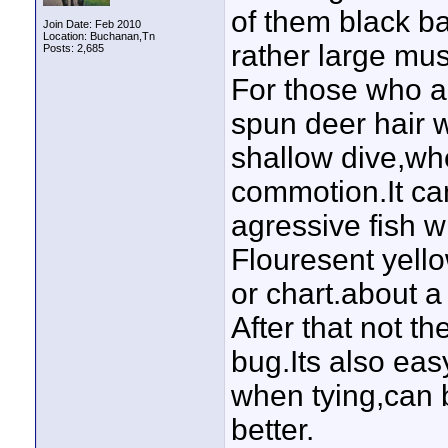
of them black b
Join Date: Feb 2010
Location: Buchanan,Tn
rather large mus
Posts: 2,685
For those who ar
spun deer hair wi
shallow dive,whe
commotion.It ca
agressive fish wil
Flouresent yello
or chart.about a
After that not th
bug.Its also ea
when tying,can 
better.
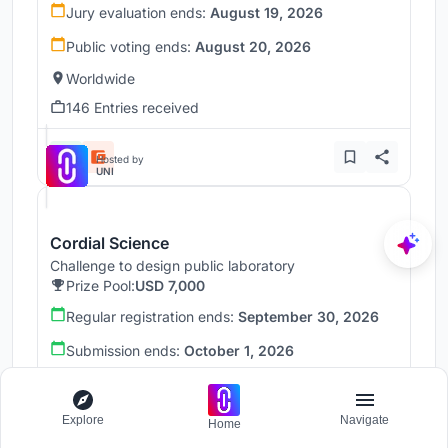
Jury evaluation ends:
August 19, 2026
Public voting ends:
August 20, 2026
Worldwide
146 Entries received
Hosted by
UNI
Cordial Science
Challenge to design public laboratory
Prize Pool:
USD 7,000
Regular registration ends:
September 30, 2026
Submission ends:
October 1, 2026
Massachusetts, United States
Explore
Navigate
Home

* * *

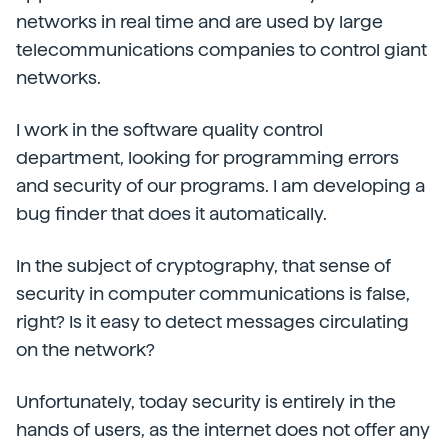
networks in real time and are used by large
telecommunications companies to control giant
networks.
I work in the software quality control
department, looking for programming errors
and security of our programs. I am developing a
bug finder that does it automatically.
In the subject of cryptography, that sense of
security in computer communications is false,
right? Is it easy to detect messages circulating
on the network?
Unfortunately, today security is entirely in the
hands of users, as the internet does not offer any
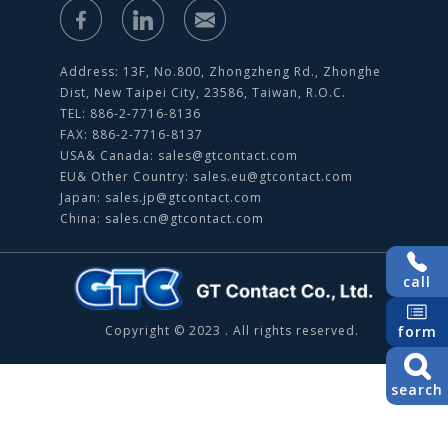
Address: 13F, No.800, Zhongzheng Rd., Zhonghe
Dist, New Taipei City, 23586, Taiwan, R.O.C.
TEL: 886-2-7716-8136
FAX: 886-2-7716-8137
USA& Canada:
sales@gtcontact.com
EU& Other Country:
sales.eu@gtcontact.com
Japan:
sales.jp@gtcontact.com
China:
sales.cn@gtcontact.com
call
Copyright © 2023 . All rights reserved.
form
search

==

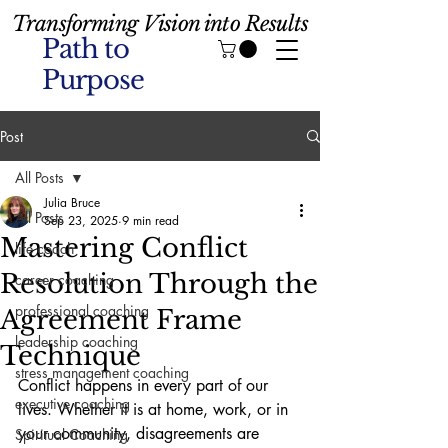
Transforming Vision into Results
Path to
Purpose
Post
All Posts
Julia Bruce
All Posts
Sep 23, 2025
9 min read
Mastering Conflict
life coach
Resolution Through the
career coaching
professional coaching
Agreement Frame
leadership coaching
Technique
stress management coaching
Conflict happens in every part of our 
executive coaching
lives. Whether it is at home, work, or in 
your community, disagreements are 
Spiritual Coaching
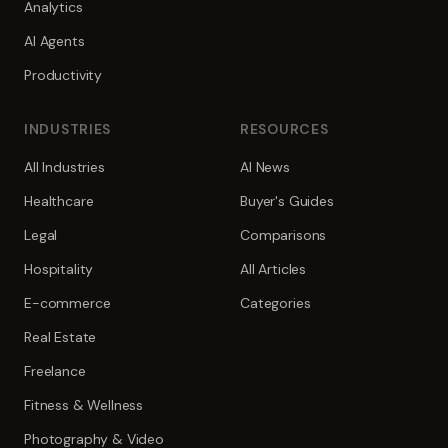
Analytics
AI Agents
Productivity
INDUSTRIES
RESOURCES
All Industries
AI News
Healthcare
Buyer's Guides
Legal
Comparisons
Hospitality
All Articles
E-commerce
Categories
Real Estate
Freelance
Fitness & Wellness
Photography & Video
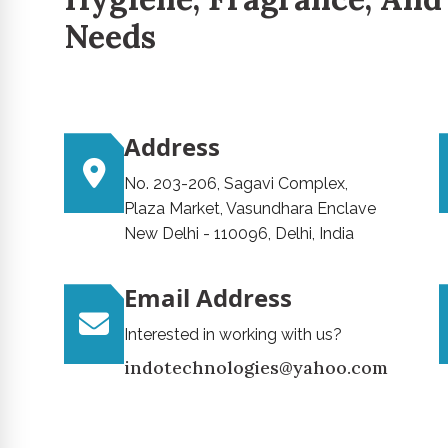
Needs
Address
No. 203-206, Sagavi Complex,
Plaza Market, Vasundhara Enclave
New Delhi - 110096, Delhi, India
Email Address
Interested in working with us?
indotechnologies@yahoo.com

*EXERCISE OBJECTIVE*. Looking at the listing above, which lines run from the one containing "of them black b" through the one containing "August 19, 2026"? Print exactly those, ends included, pictures excluded.

*RESULT FOR THIS TASK*.
of them black b
Join Date: Feb 2010
Location: Buchanan,Tn
rather large mus
Posts: 2,685
For those who ar
spun deer hair wi
shallow dive,whe
commotion.It ca
agressive fish wil
Flouresent yello
or chart.about a
After that not th
bug.Its also ea
when tying,can 
better.
Jury evaluation ends:
August 19, 2026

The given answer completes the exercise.